Opening and then shutting my mouth, I took a second to put my thoughts together before looking at the boy. “You got cleaning wipes in that kit?” When he nodded, I held my hand out and he passed a couple to me. “Hold still,” I told the girl before carefully reaching up to wash some of the blood from her face. She grimaced and muttered complaints, but didn’t move. 

Once that was done, I looked around before pointing. “Come on, over there.” I was gesturing toward the park across the street where I knew there were a couple public restrooms.
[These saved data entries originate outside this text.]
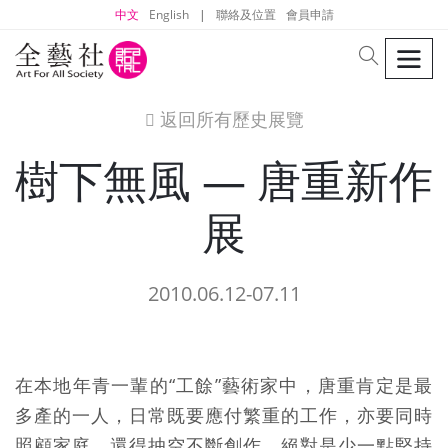
中文
English
|
聯絡及位置
會員申請
men
search
返回所有歷史展覽
icon
樹下無風 — 唐重新作
展
2010.06.12-07.11
在本地年青一輩的“工餘”藝術家中，唐重肯定是最
多產的一人，日常既要應付繁重的工作，亦要同時
照顧家庭，還得抽空不斷創作，絕對是少一點堅持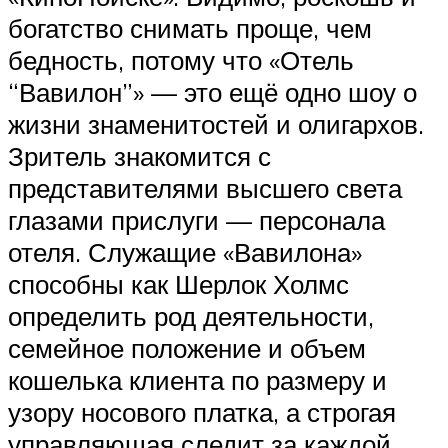
богатство снимать проще, чем
бедность, потому что «Отель
“Вавилон”» — это ещё одно шоу о
жизни знаменитостей и олигархов.
Зритель знакомится с
представителями высшего света
глазами прислуги — персонала
отеля. Служащие «Вавилона»
способны как Шерлок Холмс
определить род деятельности,
семейное положение и объем
кошелька клиента по размеру и
узору носового платка, а строгая
управляющая следит за каждой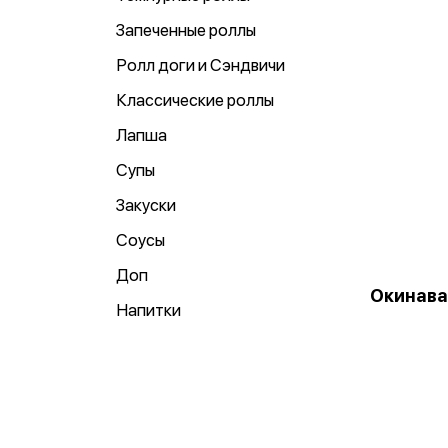
Запеченные роллы
Ролл доги и Сэндвичи
Классические роллы
Лапша
Супы
Закуски
Соусы
Доп
Окинава
Напитки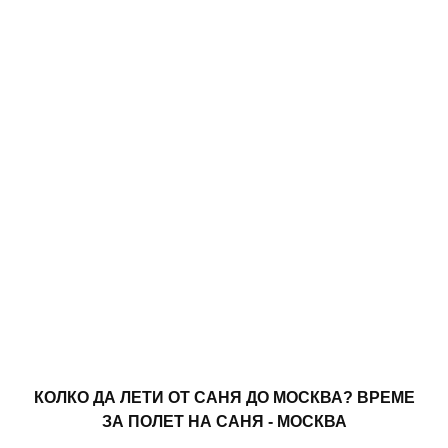
КОЛКО ДА ЛЕТИ ОТ САНЯ ДО МОСКВА? ВРЕМЕ
ЗА ПОЛЕТ НА САНЯ - МОСКВА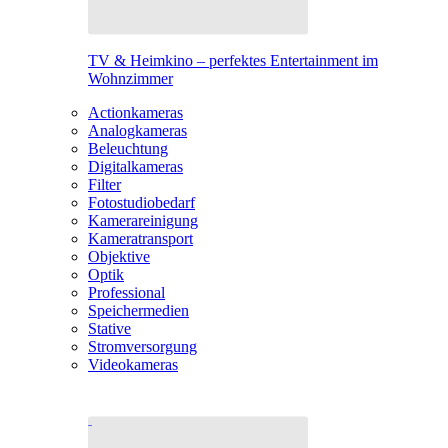
TV & Heimkino – perfektes Entertainment im
Wohnzimmer
Actionkameras
Analogkameras
Beleuchtung
Digitalkameras
Filter
Fotostudiobedarf
Kamerareinigung
Kameratransport
Objektive
Optik
Professional
Speichermedien
Stative
Stromversorgung
Videokameras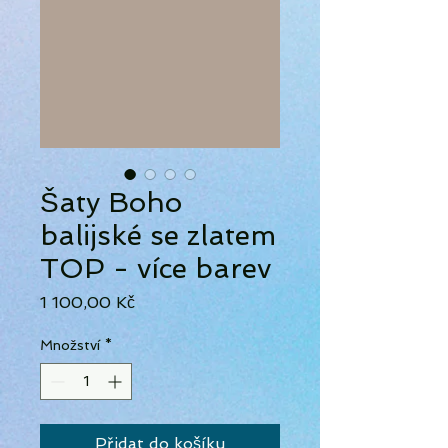
Šaty Boho
balijské se zlatem
TOP - více barev
Cena
1 100,00 Kč
Množství
*
Přidat do košíku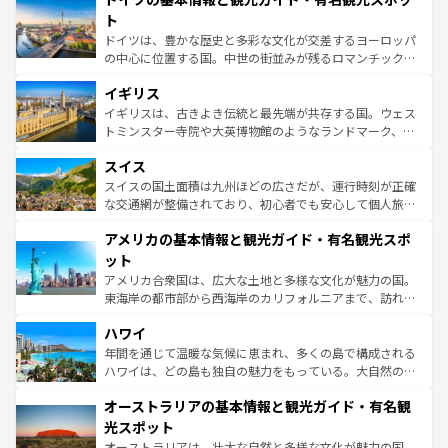
性で訪れる人を魅了する。 なお、新着のスペイン情報は
コ
聖堂、美しいビーチ、そして豊かな自然が、訪れる者を心
ト
ンテンツ一覧
を参照してほしい。
から魅了する。また、フランスは美食の国としても知ら
ドイツは、豊かな歴史と多彩な文化が交差するヨーロッパ
れ、フランス料理はユネスコ無形文化遺産にも登録されて
の中心に位置する国。中世の街並みが残るロマンチック街
いる。シャンパンの発祥地であるランス、プロヴァンスの
道から、未来を先取りするようなモダンな都市まで多様な
香り高いラベンダー畑など、多彩な楽しみ方が可能だ。さ
イギリス
顔を持つこの国は、どこを歩いても飽きることがない。ベ
らに、パリ以外の地域にも魅力が溢れており、どの街角に
ルリンの文化的活気、バイエルン州のアルプスの絶景、そ
イギリスは、古きよき伝統と最先端が共存する国。ウェス
も豊かな歴史と文化が息づいている。パリ以外の個性あふ
してライン川沿いのワイン畑といった風景は必見。ビール
トミンスター寺院や大英博物館のようなランドマーク、歴
れる地方に足を運ぶとそれぞれで全く異なる文化を体験で
とソーセージを味わいながら地元の人と過ごす楽しい時間
史ある大学都市、美しい丘陵地帯や牧歌的な風景など、エ
きるだろう。 なお、新着のフランス情報は
コンテンツ一覧
スイス
は、お酒好きな人にはぜひ体験してほしい。 なお、新着の
リアごとに異なる魅力がある。また、優雅なアフタヌーン
を参照してほしい。
ドイツ情報は
コンテンツ一覧
を参照してほしい。
ティー、ビール好きにはたまらない英国パブ、サッカー観
スイスの国土面積は九州ほどの広さだが、運行時刻が正確
戦など、本場だからこそできる体験も豊富。イギリスを旅
な交通網が整備されており、初心者でも安心して個人旅行
して楽しみつくそう。 なお、新着のイギリス情報は
コンテ
を楽しめる。日本同様に時刻表どおりの旅が可能だ。中世
アメリカの基本情報と観光ガイド・有名観光スポ
ンツ一覧
を参照してほしい。
の建物がそのまま残る町や、スイスならではのユニークな
博物館もあり、アルプス観光だけでなく町歩きも満喫する
ット
ことができる。国民の所得が高いため物価も高いが、旅行
アメリカ合衆国は、広大な土地と多様な文化が魅力の国。
者向けの交通パス提供のサービスもあり、うまく活用すれ
東海岸の都市部から西海岸のカリフォルニアまで、訪れる
ば市内交通費無料で観光を楽しむこともできる。 なお、新
場所ごとに異なる風景と体験が待っている。ニューヨーク
着のスイス情報は
コンテンツ一覧
を参照してほしい。
ハワイ
のような巨大都市は、観光、ショッピング、エンターテイ
ンメントが詰まった刺激的なスポットだ。一方、アメリカ
年間を通じて温暖な気候に恵まれ、多くの島で構成される
西部には大自然が広がり、グランドキャニオンやイエロー
ハワイは、どの島も独自の魅力をもっている。大自然の神
ストーン国立公園といった絶景が堪能できる。さらに、南
秘を感じたいなら、火山が生み出した壮大な景観を誇るハ
オーストラリアの基本情報と観光ガイド・有名観
部のニューオーリンズでは、音楽と美食が融合した独特の
ワイ島は見逃せない。また、定番の観光地といえばオアフ
文化が魅力。旅行者はアメリカの各地域で異なる魅力を楽
島だが、静かな自然を求めるならマウイ島やカウアイ島が
光スポット
しみながら、その多様性と豊かな歴史を感じることができ
おすすめ。エメラルドグリーンに輝く海をはじめ、豊かな
オーストラリアは、壮大な自然と多様な文化が魅力の国。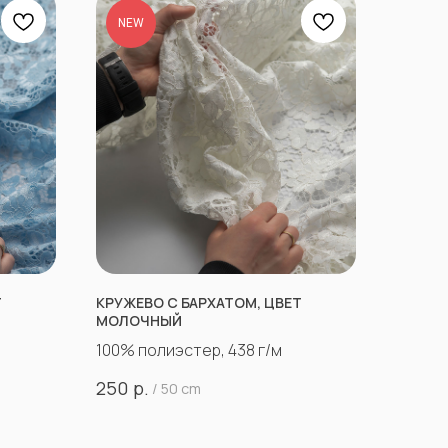
NEW
Т
КРУЖЕВО С БАРХАТОМ, ЦВЕТ
МОЛОЧНЫЙ
100% полиэстер, 438 г/м
р.
250
/
50 cm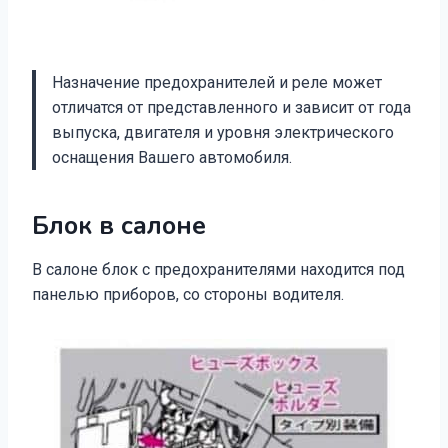
Назначение предохранителей и реле может
отличатся от представленного и зависит от года
выпуска, двигателя и уровня электрического
оснащения Вашего автомобиля.
Блок в салоне
В салоне блок с предохранителями находится под
панелью приборов, со стороны водителя.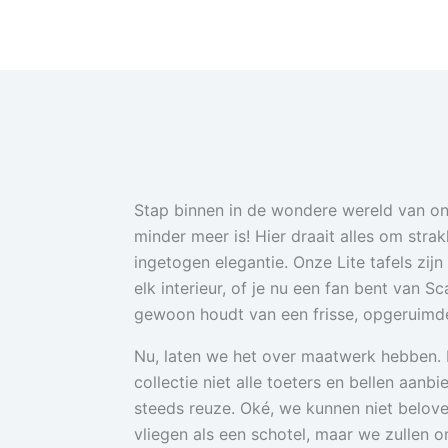
Stap binnen in de wondere wereld van onz
minder meer is! Hier draait alles om strak
ingetogen elegantie. Onze Lite tafels zij
elk interieur, of je nu een fan bent van S
gewoon houdt van een frisse, opgeruimde
Nu, laten we het over maatwerk hebben. 
collectie niet alle toeters en bellen aanb
steeds reuze. Oké, we kunnen niet beloven
vliegen als een schotel, maar we zullen 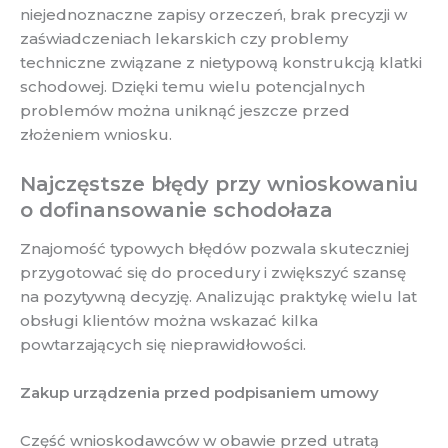
niejednoznaczne zapisy orzeczeń, brak precyzji w
zaświadczeniach lekarskich czy problemy
techniczne związane z nietypową konstrukcją klatki
schodowej. Dzięki temu wielu potencjalnych
problemów można uniknąć jeszcze przed
złożeniem wniosku.
Najczęstsze błędy przy wnioskowaniu
o dofinansowanie schodołaza
Znajomość typowych błędów pozwala skuteczniej
przygotować się do procedury i zwiększyć szansę
na pozytywną decyzję. Analizując praktykę wielu lat
obsługi klientów można wskazać kilka
powtarzających się nieprawidłowości.
Zakup urządzenia przed podpisaniem umowy
Część wnioskodawców w obawie przed utratą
The other two seemed uncertain and confused, but followed as I led them that way. Once we were in the restroom, I told her to stand in front of the mirror so she could see herself. Then I stripped my gloves off, set them aside, and scrubbed my hands really well with soap.

“What’re you, a doctor now?” Murphy demanded.  But she didn’t really object. From the faces she was making, I was pretty sure that cut hurt.

“No, but I can help a bit before we see a real doctor,” I replied. “Hold still, again.” With that, I carefully wiped more of the blood away before very gingerly taking the almost useless bandaids away. They basically slid right off, so soaked through with blood were they. 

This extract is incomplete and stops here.